Critics such as the Oakland Institute, a California-based think tank, say the accord isn’t so much a peace agreement as a way for the U.S. to secure access to Congolese minerals. Trump himself told reporters in June that the U.S. would get “a lot of the mineral rights from the Congo.” 

Ivanhoe Mines’ Kamoa-Kakula copper mine in DRC. Credit: Ivanhoe Mines

Weeks later, U.S.-based explorer KoBold Metals secured seven new permits to search for lithium and other critical minerals in the DRC. The licences were granted just weeks after the Berkeley, Calif.-based company – whose backers include billionaires Jeff Bezos and Bill Gates – signed an exploration pact with the Congolese government as part of a broader push to attract American investment into the country’s mining sector. 

“The incorporation of ‘formalized‘ mineral supply chains from eastern DRC to Rwanda exposes the pact’s true aim: Securing access to and control over minerals under the guise of diplomacy and regional integration,” the Oakland Institute said in its October report. “Framed as peacemaking, this is part of United States’ broader geopolitical struggle with China for control over critical resources.” 

Peace, however, has proved fleeting. As press time neared, the conflict pitting the M23 rebel group against government forces showed no signs of ending. The DRC government has repeatedly blamed illegal mining of minerals such as cobalt for fuelling violence by armed militias. 

Congo is the world’s largest producer of cobalt and the second-largest source of copper. It also hosts vast reserves of lithium and tantalum. 

Not just Trump 

U.S. efforts to strengthen the country’s critical minerals supply chain by reducing its dependence on China predate the Trump administration.  

In 2023, under former president Joe Biden, U.S. officials held talks with African countries such as Botswana, Zambia and the DRC as part of an international forum known as the Mineral Security Partnership, or MSP, to discuss challenges and opportunities in Africa’s critical mineral sector.  

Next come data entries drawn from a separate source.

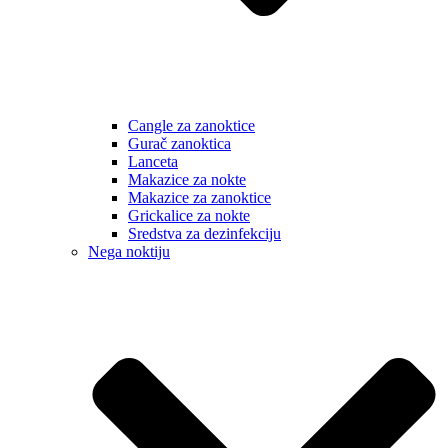
Cangle za zanoktice
Gurač zanoktica
Lanceta
Makazice za nokte
Makazice za zanoktice
Grickalice za nokte
Sredstva za dezinfekciju
Nega noktiju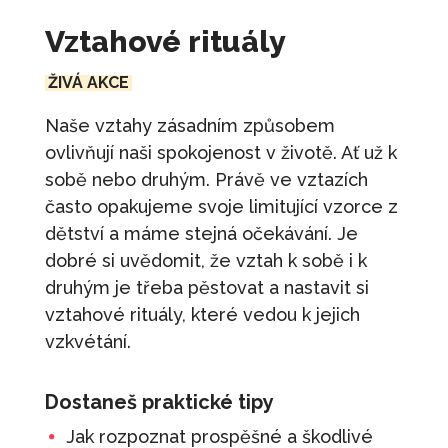
490
Kč
+
PŘIDAT
Vztahové rituály
Ranní meditace
350
Kč
+
PŘIDAT
ŽIVÁ AKCE
Jak se prezentovat
Naše vztahy zásadním způsobem
1 100
Kč
+
PŘIDAT
ovlivňují naši spokojenost v životě. Ať už k
Sebehodnota jako osobní značka
sobě nebo druhým. Právě ve vztazích
často opakujeme svoje limitující vzorce z
650
Kč
+
PŘIDAT
dětství a máme stejná očekávání. Je
Karta: Listopad - Vyhoření a restart
dobré si uvědomit, že vztah k sobě i k
100
Kč
+
PŘIDAT
druhým je třeba pěstovat a nastavit si
vztahové rituály, které vedou k jejich
vzkvétání.
Dostaneš praktické tipy
Jak rozpoznat prospěšné a škodlivé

The MSP is an alliance of 14 countries – including Canada, France and Germany – that aims to speed up “the development of diverse critical minerals supply chains in cooperation with industry and other governments to support strategic projects.” It considers projects ranging from mining and extraction to processing, refining and recycling – focusing on metals and minerals such as lithium, cobalt, nickel, manganese, antimony and copper.  

$609M for projects 

Washington’s main conduit for backing projects in Africa is the government agency known as the Development Finance Corporation, or DFC.  

Last December, during the first-ever state visit of a U.S. president to Angola, the DFC agreed to lend up to $553 million to upgrade the Lobito railway, a 1,300-km rail line that links the port of Lobito to the city of Luau, on the border with the DRC. Biden hailed the project as “the biggest American rail investment outside of America.” 

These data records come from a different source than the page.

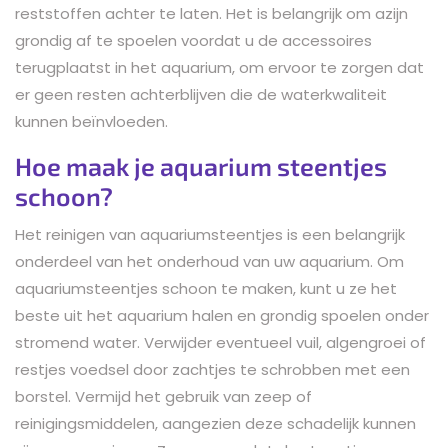
reststoffen achter te laten. Het is belangrijk om azijn
grondig af te spoelen voordat u de accessoires
terugplaatst in het aquarium, om ervoor te zorgen dat
er geen resten achterblijven die de waterkwaliteit
kunnen beïnvloeden.
Hoe maak je aquarium steentjes
schoon?
Het reinigen van aquariumsteentjes is een belangrijk
onderdeel van het onderhoud van uw aquarium. Om
aquariumsteentjes schoon te maken, kunt u ze het
beste uit het aquarium halen en grondig spoelen onder
stromend water. Verwijder eventueel vuil, algengroei of
restjes voedsel door zachtjes te schrobben met een
borstel. Vermijd het gebruik van zeep of
reinigingsmiddelen, aangezien deze schadelijk kunnen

The Lobito railway competes with the Chinese-backed Tanzania-Zambia railway, which links the two countries and ends at the port of Dar Es Salaam. 

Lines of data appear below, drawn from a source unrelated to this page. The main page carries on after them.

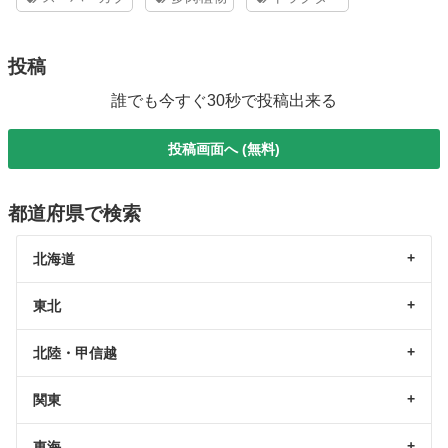
投稿
誰でも今すぐ30秒で投稿出来る
投稿画面へ (無料)
都道府県で検索
北海道
東北
北陸・甲信越
関東
東海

In July, the DFC’s board of directors approved two unidentified “strategic transactions” in Sub-Saharan Africa “that will drive economic development and prosperity in the region as well strengthen U.S. critical mineral supply chains essential to advancing U.S. economic growth, security, and innovation in energy, defense, and advanced technologies.” 

Citing “market sensitivity,” the DFC did not identify the projects or the companies involved. 

Recent public commitments by the DFC in African mining include a $3.4 million technical assistance grant for Angola’s Longonjo rare earths project; a $50 million equity investment in South Africa’s Phalaborwa rare earths project and a $3.2 million grant for Chillerton’s copper mining project in Zambia. 

Still, by Chinese standards, U.S. commitments to African projects remain extremely limited, says Eurasia Group’s Anku.  

“It’s dribs and drabs,” she said. “I don’t see a groundswell of U.S. companies investing in Africa. I see some steps in that direction, but I don’t see anything at scale. Until I see real numbers follow this, I remain skeptical.”